As promised, two still-boxed airbeds were stacked in one corner, along with nearly two dozen plastic storage totes, black with yellow tops like she'd seen in big-box hardware stores. They were all hand-labeled with scrawled room names and dates roughly a month prior. While Landry set the first few bags down on top of one row of bins, she nodded towards them. "What're all these?"

"Ah, those are part of Madam Councilwoman and the captain's ethical scavenging rules. Every house we 're-occupy' is methodically searched, and anything that isn't already looted and looks important to the owners — photos, keepsakes, possible heirlooms — gets boxed and stored. In case the people who lived here come back, or their relatives show up some day, y'know? Expensive stuff like jewelry gets bagged, collected, and locked up somewhere secure."

Rebecca nodded, thinking about her own apartment and how disorienting to see someone else's living habits overlaid atop all her memories. "Makes sense.
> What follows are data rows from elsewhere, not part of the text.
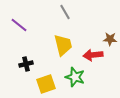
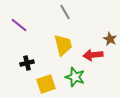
brown star: rotated 24 degrees clockwise
black cross: moved 1 px right, 1 px up
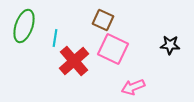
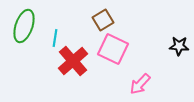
brown square: rotated 35 degrees clockwise
black star: moved 9 px right, 1 px down
red cross: moved 1 px left
pink arrow: moved 7 px right, 3 px up; rotated 25 degrees counterclockwise
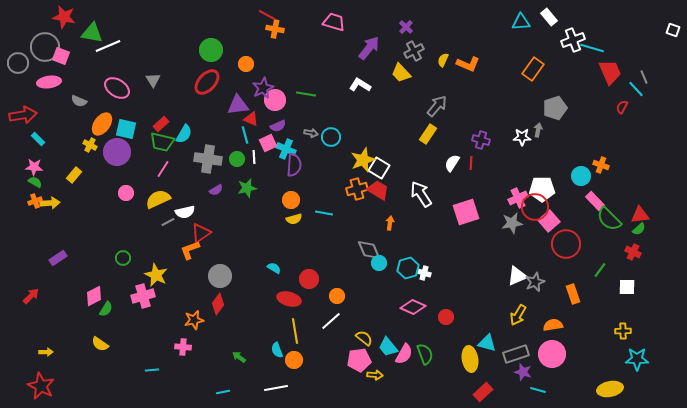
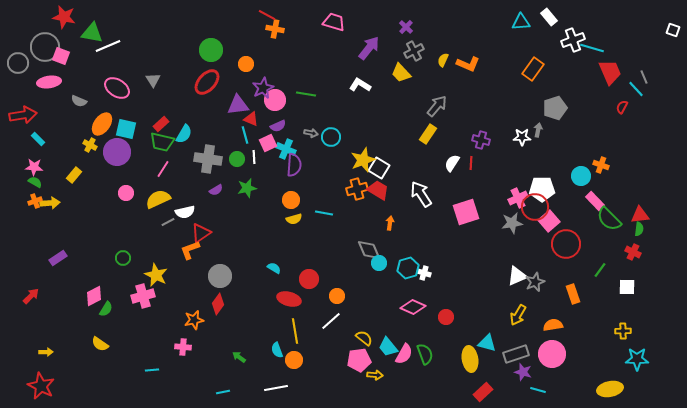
green semicircle at (639, 229): rotated 40 degrees counterclockwise
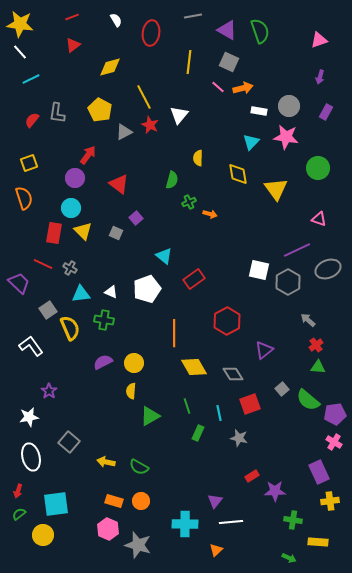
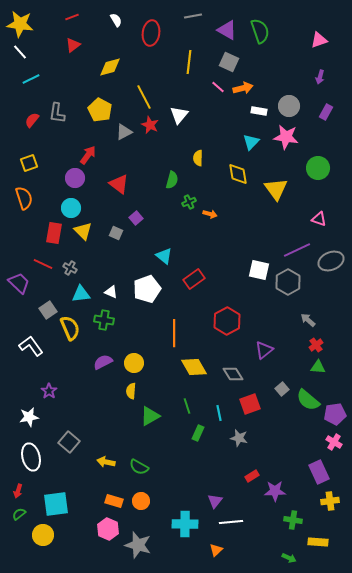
gray ellipse at (328, 269): moved 3 px right, 8 px up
But, 'Madam Councilwoman', that sounds a little formal coming from you, mister 'Mayor'."

He groaned, clearly chagrined. "She's the one who started calling me that! Apparently, I don't complain enough for my own good..." He shook his head and reached to help Sam stack her load. "Everyone on this side of the road knew we needed someone to organize, occasionally tell people who were feeling lost what to do, but nobody wanted the responsibility. I felt a little weird as yet another stranger having authority over them, but didn't hide fast enough. At least she agreed to only hold me responsible for this little hamlet, nothing more."

Sam chuckled knowingly. "Until she subtly maneuvers things so you suggest the very thing she wants."
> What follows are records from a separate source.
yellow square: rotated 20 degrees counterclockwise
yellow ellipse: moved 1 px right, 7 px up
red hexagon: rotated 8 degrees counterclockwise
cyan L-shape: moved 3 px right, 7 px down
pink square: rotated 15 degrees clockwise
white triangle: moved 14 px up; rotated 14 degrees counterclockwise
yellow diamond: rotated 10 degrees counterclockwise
It didn't seem like he'd considered that possibility, because he froze for a moment and sighed, closing his eyes. He shook his head as he opened them again. "Oh, sister. Thank you for forewarning me of that danger."

"You need to get Dylan to watch your back for you, man. Have her help you spot the sneaky politicians hiding in the bushes."

That brought some of the mirth back to his face, and maybe a little something extra that Rebecca couldn't help grinning and paying forward all the teasing she'd received. "How's that going anyway? You're not going to pretend you're not sleeping in the same room or anything, are you?"

She ignored Sam's pointed eyebrow quirk as he nervously rubbed the back of his head and replied. "Heh. Uh... pretty great. It helps making some connections again after everything, you know?"

This time, Rebecca did make eye contact with Sam and nodded, smiling. She definitely knew, possibly even better than he might think.

"Anyway," he continued. "I don't suppose I can dodge further questions along those lines by offering to show you to the solar panels so you can get to work, huh?"

Still looking at Sam, Rebecca smirked. "No, it probably just means being spared having to endure it in front of my mom. But maybe we should—" She gestured at the beds and their gear, thinking that it'd be better to get that squared away before an afternoon of work. Even if I'm just standing there looking pretty and handing her tools most of the time.

Laura plopped one of her bags to the floor, apologizing to Rufus as he danced farther out of the way. "You three go do your thing and catch up, I can unpack a little and start getting the beds pumped up." At a questioning look from Rebecca, she shook her head. "After climbing so many stairs these days, that foot pump is hardly intimidating. And hey, maybe I can put the boys to work, give their poor mothers a break. We have to stick together after all."